Die erkennbare Absicht des Textes ist rein informativ: Leser über den aktuellen Stand der Smart-Meter-Einführung in Mecklenburg-Vorpommern aufzuklären und dabei Missverständnisse auszuräumen (nicht jeder bekommt sofort einen Smart Meter, kein unmittelbarer Handlungsbedarf für die meisten Haushalte). Der Text reagiert auf Verunsicherung durch Anbieter-Schreiben und bietet sachliche Orientierung. Die wahrscheinliche Wirkung auf Leser ist Beruhigung und Klarheit: Sie verstehen die technischen Unterschiede, kennen die gesetzlichen Vorgaben, wissen, wann sie betroffen sind, und können unseriöse Angebote besser einordnen. Der Text befähigt zu informierten Entscheidungen, ohne eine bestimmte Entscheidung nahezulegen.
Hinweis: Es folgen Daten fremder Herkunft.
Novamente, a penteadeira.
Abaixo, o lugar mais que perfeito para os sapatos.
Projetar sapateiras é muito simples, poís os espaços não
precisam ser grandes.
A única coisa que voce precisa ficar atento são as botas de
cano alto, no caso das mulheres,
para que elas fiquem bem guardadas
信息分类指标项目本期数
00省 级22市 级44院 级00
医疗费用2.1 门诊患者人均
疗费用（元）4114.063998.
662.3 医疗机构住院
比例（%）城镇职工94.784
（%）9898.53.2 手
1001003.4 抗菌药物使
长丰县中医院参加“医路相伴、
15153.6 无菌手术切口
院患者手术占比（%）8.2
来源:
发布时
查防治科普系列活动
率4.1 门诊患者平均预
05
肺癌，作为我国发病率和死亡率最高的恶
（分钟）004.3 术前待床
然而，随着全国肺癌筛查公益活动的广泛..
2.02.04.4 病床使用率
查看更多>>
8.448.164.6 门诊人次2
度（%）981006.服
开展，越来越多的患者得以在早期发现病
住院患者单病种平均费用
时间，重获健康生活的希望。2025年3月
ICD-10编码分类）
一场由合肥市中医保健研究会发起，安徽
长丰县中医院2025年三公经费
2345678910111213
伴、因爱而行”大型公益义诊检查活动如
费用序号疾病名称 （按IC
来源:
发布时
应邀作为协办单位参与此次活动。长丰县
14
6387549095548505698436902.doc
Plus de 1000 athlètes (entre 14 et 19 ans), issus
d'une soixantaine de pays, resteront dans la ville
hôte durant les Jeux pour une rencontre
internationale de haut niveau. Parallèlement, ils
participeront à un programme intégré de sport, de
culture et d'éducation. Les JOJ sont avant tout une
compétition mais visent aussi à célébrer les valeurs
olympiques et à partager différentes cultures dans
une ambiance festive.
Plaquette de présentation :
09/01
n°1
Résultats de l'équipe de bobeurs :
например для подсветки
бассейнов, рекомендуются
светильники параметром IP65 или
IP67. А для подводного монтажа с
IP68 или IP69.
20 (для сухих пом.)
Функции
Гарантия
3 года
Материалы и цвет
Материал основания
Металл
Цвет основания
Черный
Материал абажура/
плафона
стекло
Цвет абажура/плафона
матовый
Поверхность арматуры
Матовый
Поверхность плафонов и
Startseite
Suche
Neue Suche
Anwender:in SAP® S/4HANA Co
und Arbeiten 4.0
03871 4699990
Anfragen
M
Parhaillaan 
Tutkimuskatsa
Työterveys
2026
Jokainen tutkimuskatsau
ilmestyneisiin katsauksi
Es gibt keine erkennbare Agenda über die journalistische Informationspflicht hinaus.
Der Text ist klar als journalistische Berichterstattung erkennbar und erfüllt alle Kriterien des Journalismus-Kontexts: öffentliche Relevanz (Energiewende, Verbraucherschutz), erkennbarer redaktioneller Prozess (systematische Recherche bei allen großen Versorgern), Veröffentlichung in einem etablierten Regionalmedium (Nordkurier), gründliche Recherche und Aufbereitung. Die Transparenz über Quellen und Methodik ist vorbildlich. Das Thema ist komplex und technisch, der Text leistet wichtige Einordnungsarbeit ohne zu vereinfachen. Der Autor wird namentlich genannt (Sebastian Langer), was Verantwortlichkeit signalisiert. Die Einbettung in einen regionalen Kontext (Mecklenburg-Vorpommern) macht das abstrakte Thema konkret und relevant für die Zielgruppe.
Es gibt keine wesentlichen verschärfenden Umstände. Der Nordkurier ist ein etabliertes Regionalmedium mit entsprechender Reichweite und Autorität, was grundsätzlich Verantwortung bedeutet – diese wird hier aber durch hohe journalistische Qualität erfüllt, nicht missbraucht. Die Zielgruppe (Haushalte in Mecklenburg-Vorpommern) ist nicht besonders vulnerabel; es handelt sich um allgemeine Verbraucherinformation. Der Text nutzt seine institutionelle Plattform nicht für Agenda-Setting im negativen Sinne, sondern für legitime Aufklärung. Die Thematisierung kommerzieller Interessen einiger Anbieter erfolgt kritisch-warnend im Sinne des Verbraucherschutzes. Keine Anzeichen für verdeckte Interessen, Instrumentalisierung oder unverhältnismäßige Dramatisierung.